Hi All

To provide some context, I’m in the midst of refactoring my recursive quadgrid 
function which I’ll share with everyone in the next few days.

I’ve got a table with many millions of points and I so I’ve been playing with 
different query patterns to find the fastest way possible of counting points 
within a set of quadcells.  

The way I’ve done this traditionally is to put a GIST index on the points 
table, and then use a CROSS JOIN query of the form:

SELECT l.the_geom, count(p.pid)
FROM
(SELECT DE_MakeRegularQuadCells(wkb_geometry) as the_geom FROM 
abs_aus11_tiles_32k WHERE tid IN (17865)) l,
tutorials.abs_mb11_points p
WHERE ST_Intersects(l.the_geom, p.wkb_geometry) AND l.the_geom && 
p.wkb_geometry GROUP BY 1;

“0103000...";688154
“0103000...";473202
“0103000...";84516

About 4.4 seconds for sum 1.2 million points (not startling).  Plus there’s a 
grid cell with zero points, hence this geometry doesn’t get returned by this 
query pattern.  Bummer.   When I look at the query plan, the GROUP BY clause 
seems to be acting as a significant handbrake on the query performance.
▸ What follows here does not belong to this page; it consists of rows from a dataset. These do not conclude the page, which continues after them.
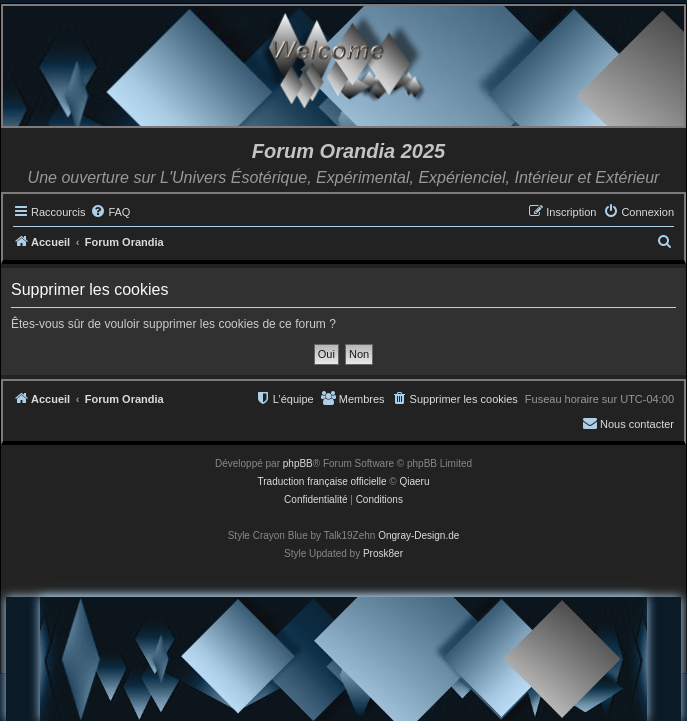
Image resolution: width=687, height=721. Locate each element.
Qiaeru (414, 481)
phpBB (298, 463)
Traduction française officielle (322, 481)
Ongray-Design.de (418, 535)
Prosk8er (383, 553)
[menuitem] (110, 212)
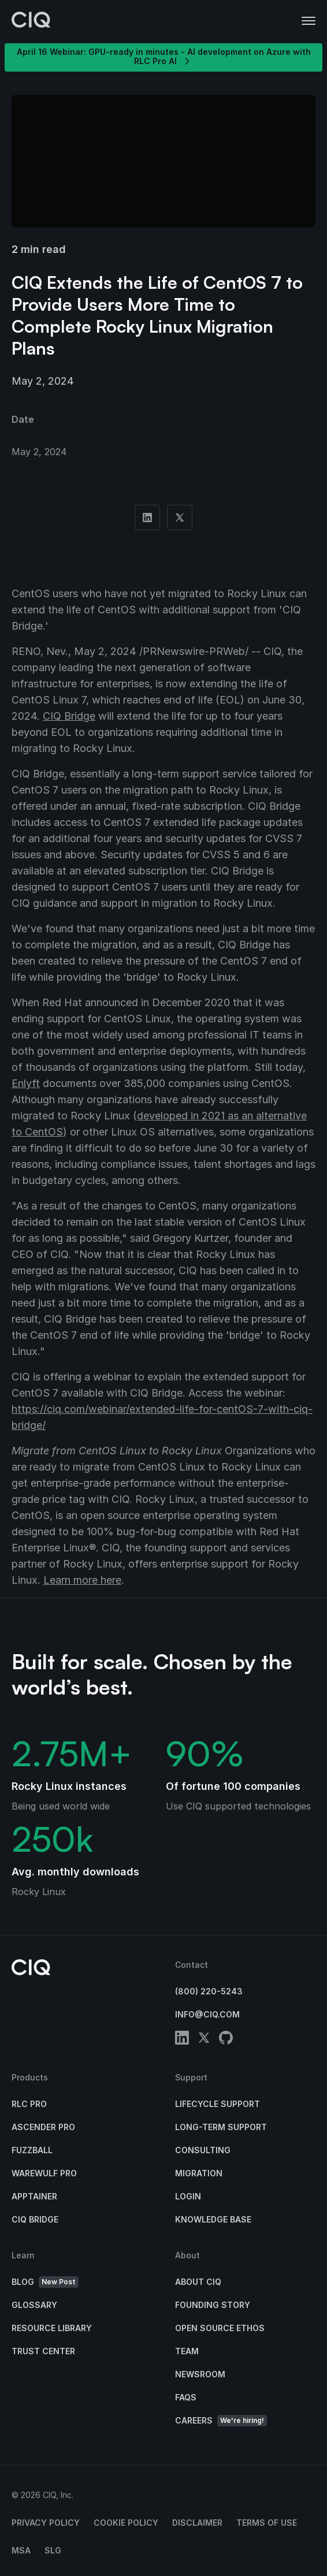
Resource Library (52, 2328)
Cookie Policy (126, 2522)
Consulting (203, 2150)
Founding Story (212, 2305)
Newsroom (200, 2374)
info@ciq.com (207, 2014)
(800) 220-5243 (209, 1991)
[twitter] (204, 2040)
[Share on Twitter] (179, 517)
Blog (45, 2282)
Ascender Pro (43, 2127)
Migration (198, 2173)
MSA (21, 2550)
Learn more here (82, 1580)
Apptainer (34, 2196)
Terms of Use (266, 2522)
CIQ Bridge (69, 716)
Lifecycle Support (217, 2104)
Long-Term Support (221, 2127)
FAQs (185, 2397)
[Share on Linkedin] (147, 517)
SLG (52, 2550)
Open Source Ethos (220, 2328)
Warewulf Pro (44, 2173)
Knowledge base (213, 2219)
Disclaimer (197, 2522)
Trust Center (43, 2351)
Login (188, 2196)
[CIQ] (31, 21)
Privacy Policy (46, 2522)
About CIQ (198, 2282)
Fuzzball (32, 2150)
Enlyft (26, 1083)
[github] (226, 2040)
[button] (308, 21)
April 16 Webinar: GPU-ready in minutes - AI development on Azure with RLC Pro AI (164, 57)
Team (187, 2351)
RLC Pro (29, 2104)
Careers (221, 2421)
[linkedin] (182, 2040)
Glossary (34, 2305)
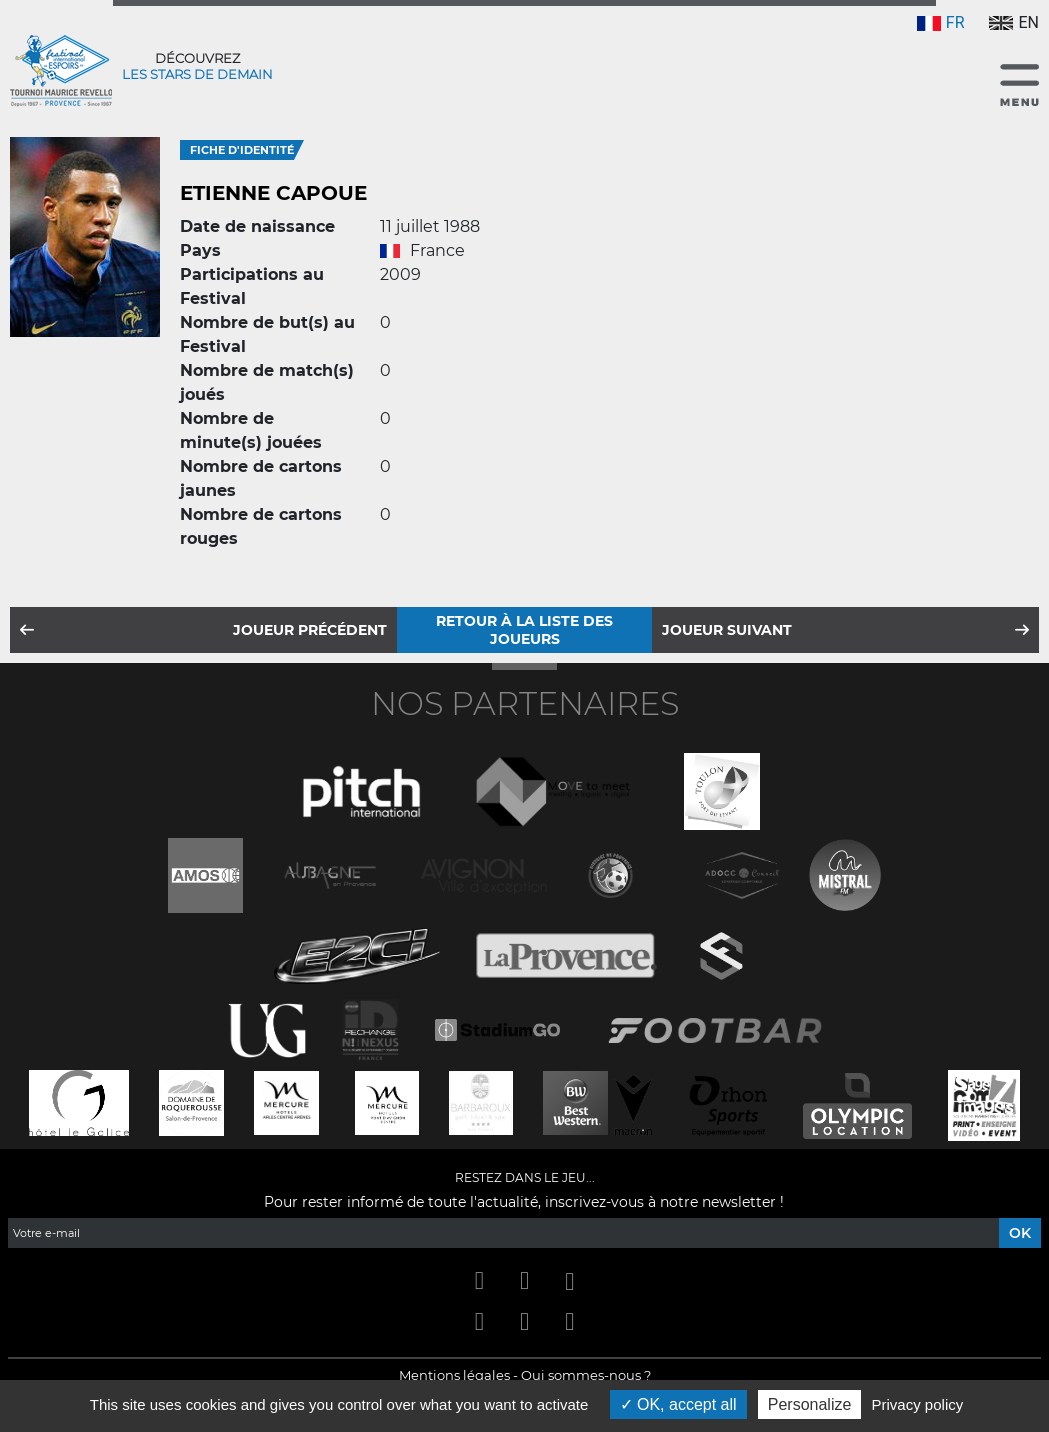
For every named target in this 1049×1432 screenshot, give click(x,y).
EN (1014, 22)
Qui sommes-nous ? (586, 1375)
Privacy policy (918, 1404)
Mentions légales (454, 1375)
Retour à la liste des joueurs (524, 630)
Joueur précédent (310, 630)
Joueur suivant (727, 630)
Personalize (810, 1404)
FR (941, 22)
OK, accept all (678, 1404)
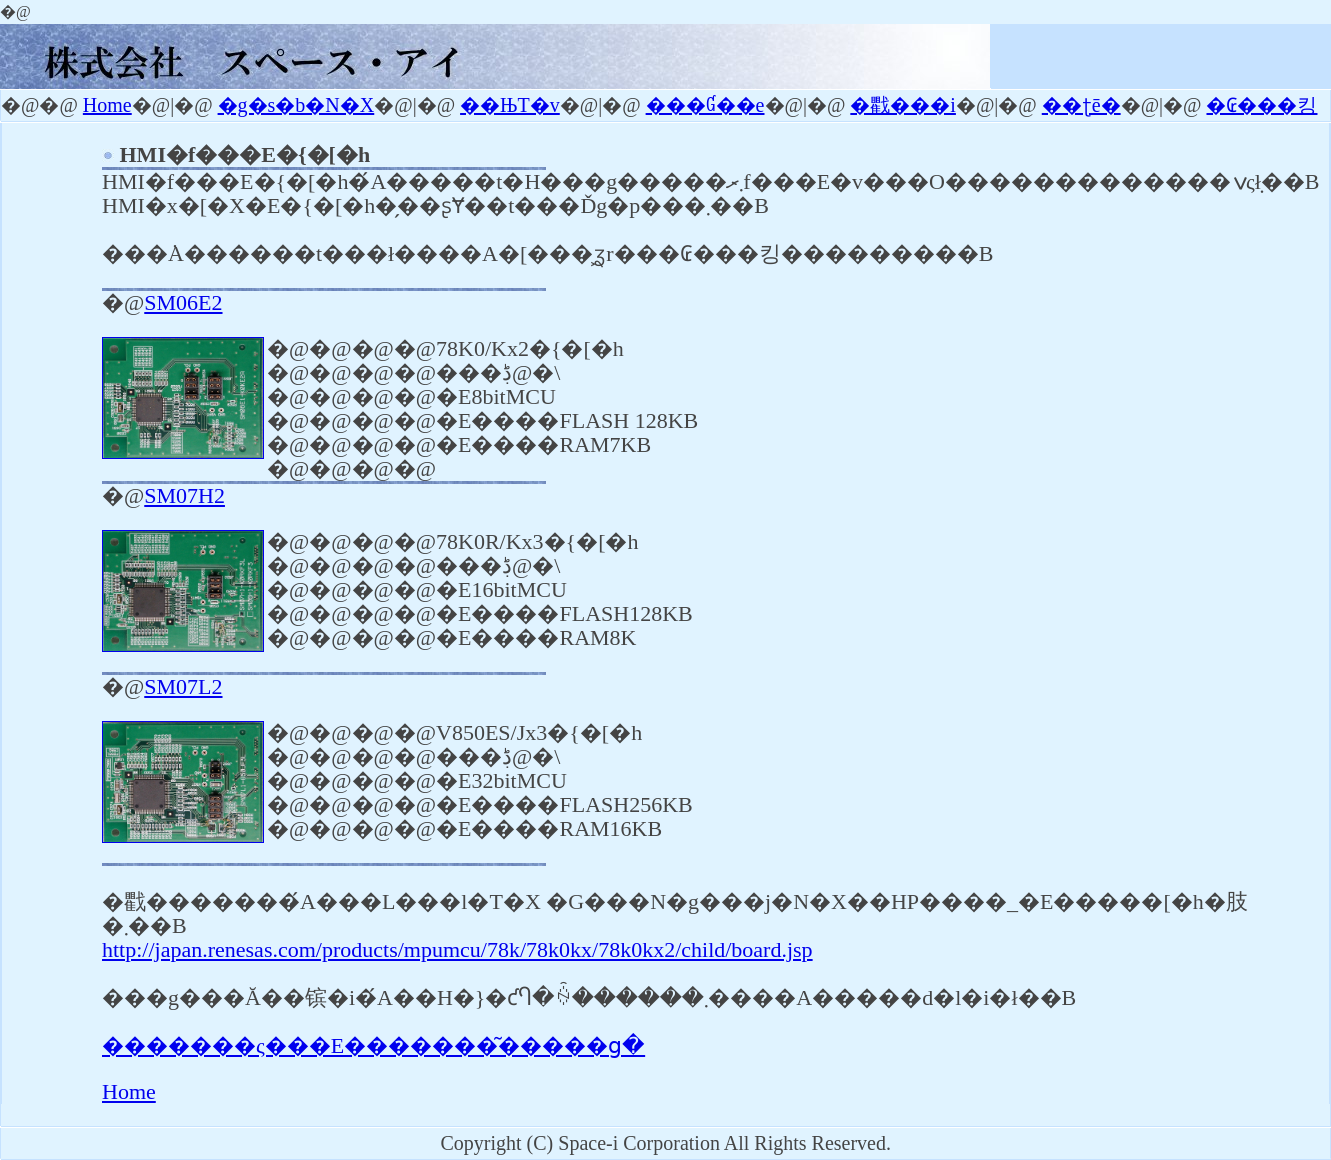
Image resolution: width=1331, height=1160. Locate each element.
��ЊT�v (510, 105)
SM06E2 (183, 302)
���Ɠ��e (705, 105)
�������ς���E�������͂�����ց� (373, 1045)
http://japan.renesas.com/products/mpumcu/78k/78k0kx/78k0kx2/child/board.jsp (457, 949)
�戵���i (903, 105)
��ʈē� (1081, 105)
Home (107, 105)
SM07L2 (183, 686)
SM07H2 (184, 495)
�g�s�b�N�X (296, 105)
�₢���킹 (1261, 105)
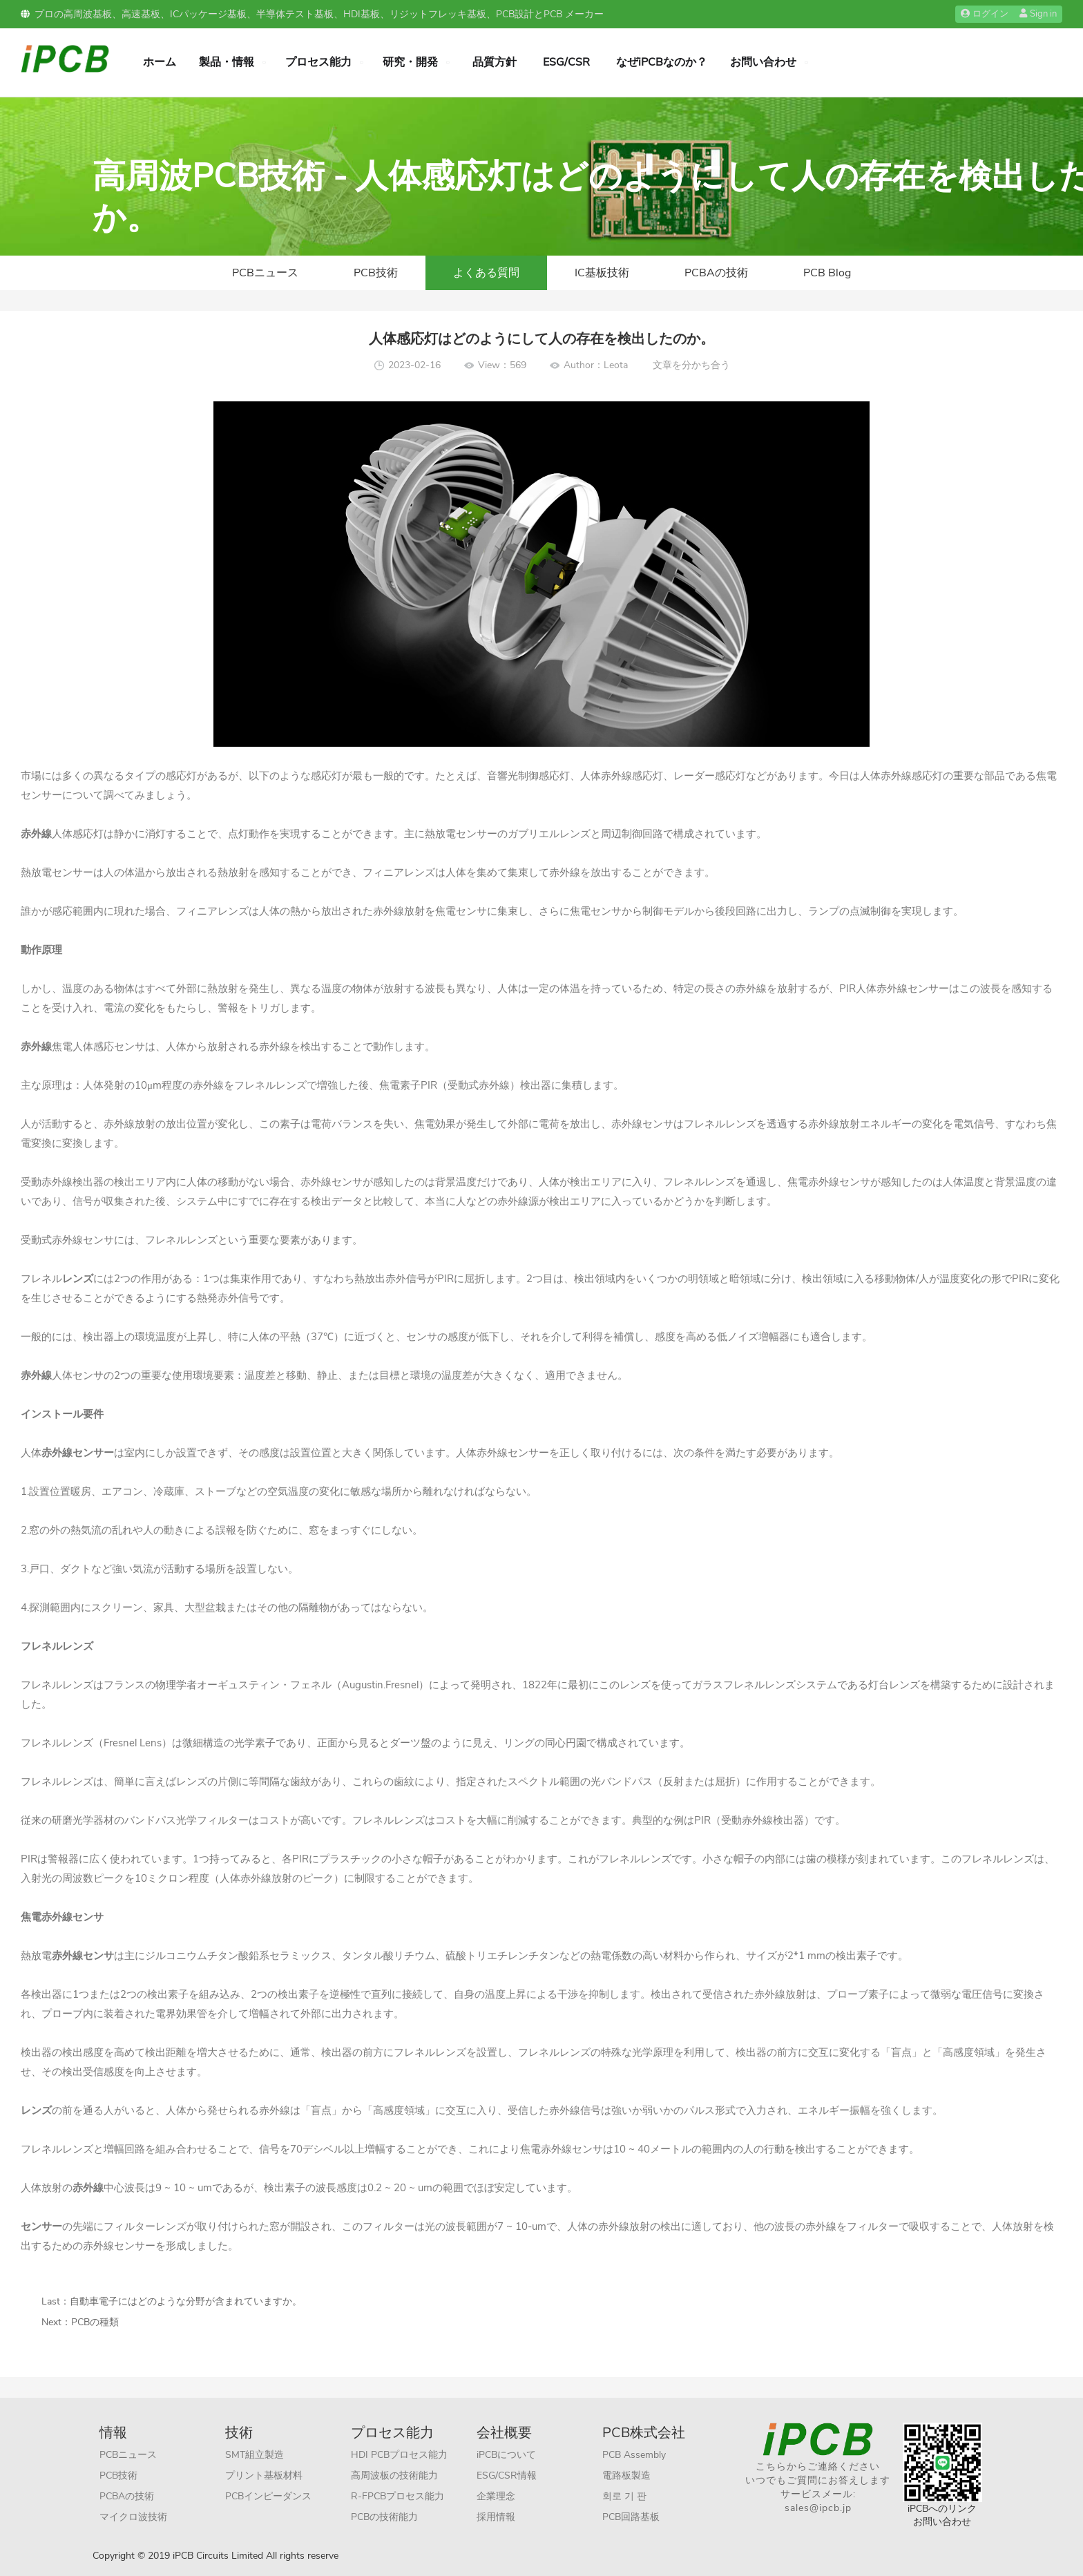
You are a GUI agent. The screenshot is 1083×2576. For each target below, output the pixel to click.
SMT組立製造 (254, 2454)
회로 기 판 (624, 2496)
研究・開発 (410, 62)
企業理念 (496, 2496)
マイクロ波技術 (133, 2516)
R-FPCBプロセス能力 (397, 2496)
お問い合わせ (763, 62)
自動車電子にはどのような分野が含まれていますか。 (186, 2301)
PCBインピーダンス (268, 2496)
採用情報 (496, 2516)
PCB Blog (827, 272)
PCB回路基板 (631, 2516)
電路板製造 (626, 2475)
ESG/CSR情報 (507, 2475)
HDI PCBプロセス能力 (399, 2454)
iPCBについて (506, 2454)
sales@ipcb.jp (818, 2508)
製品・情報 (226, 62)
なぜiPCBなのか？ (661, 62)
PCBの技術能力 (384, 2516)
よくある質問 (486, 272)
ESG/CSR (566, 62)
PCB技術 (376, 272)
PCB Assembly (634, 2454)
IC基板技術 (602, 272)
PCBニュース (265, 272)
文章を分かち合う (691, 365)
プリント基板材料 (264, 2475)
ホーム (159, 62)
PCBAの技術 (716, 272)
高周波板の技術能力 (394, 2475)
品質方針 (494, 62)
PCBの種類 (95, 2322)
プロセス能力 (318, 62)
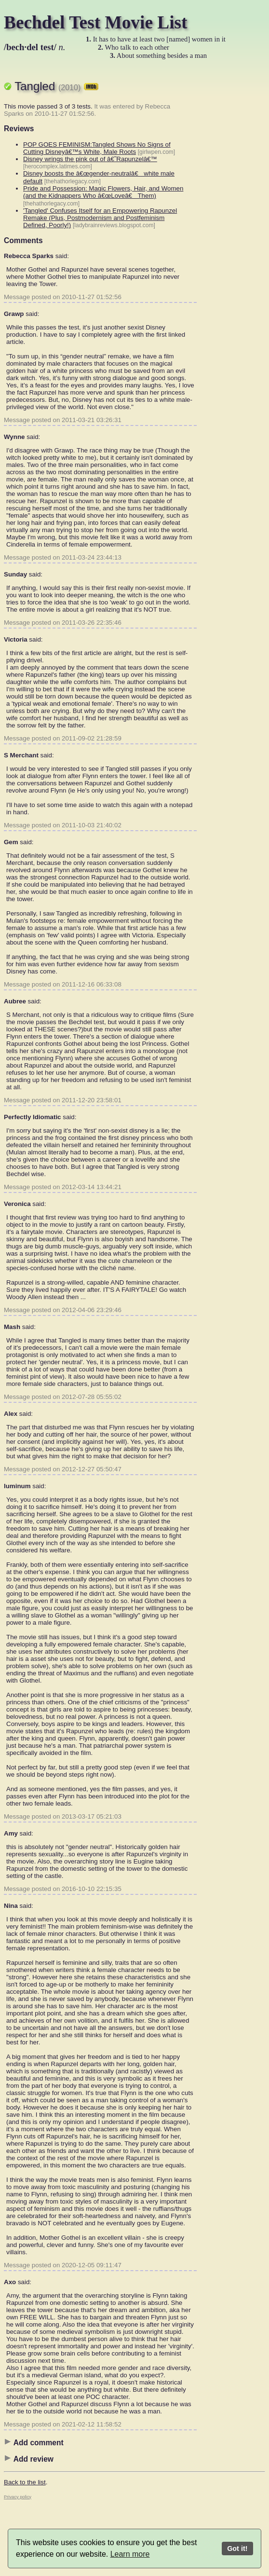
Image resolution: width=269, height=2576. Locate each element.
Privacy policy (17, 2496)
I’ve also looked at a LEFT JOIN instead of a CROSS JOIN to solve the problem of 
the non-returning quad cell, but I understand GIST indexes are ineffectual on 
LEFT JOINS.

A faster way that I’ve found is to incorporate the KEYWORD ‘LATERAL’ into the 
join.  This allows me to reference the left table in the right table:

SELECT l.the_geom, r.pcount
FROM
(SELECT DE_MakeRegularQuadCells(wkb_geometry) as the_geom FROM 
abs_aus11_tiles_32k WHERE tid IN (17865)) l,
LATERAL
(SELECT count(*) as pcount, l.the_geom FROM tutorials.abs_mb11_points WHERE 
ST_Intersects(l.the_geom, wkb_geometry) AND l.the_geom && wkb_geometry) r;

"0103000…"; 473202
"0103000…"; 84516
"0103000…”; 0
"0103000…"; 688154

This cuts the query time down to 1.7 seconds, mostly be avoiding the need to 
use GROUP BY, and all quadcells are returned even those with zero points in 
polygons.  In effect the query appears to be mimicking a LEFT JOIN.

I was expecting that the LATERAL CROSS JOIN would have produced the cartesian 
product of the two tables, and that I would have to enforce a WHERE condition 
ST_Equals(l.the_geom, r.the_geom);.  Alas not.

Just wondering if anyone else has encountered this when using LATERAL, and 
could shed some light on why this is the case?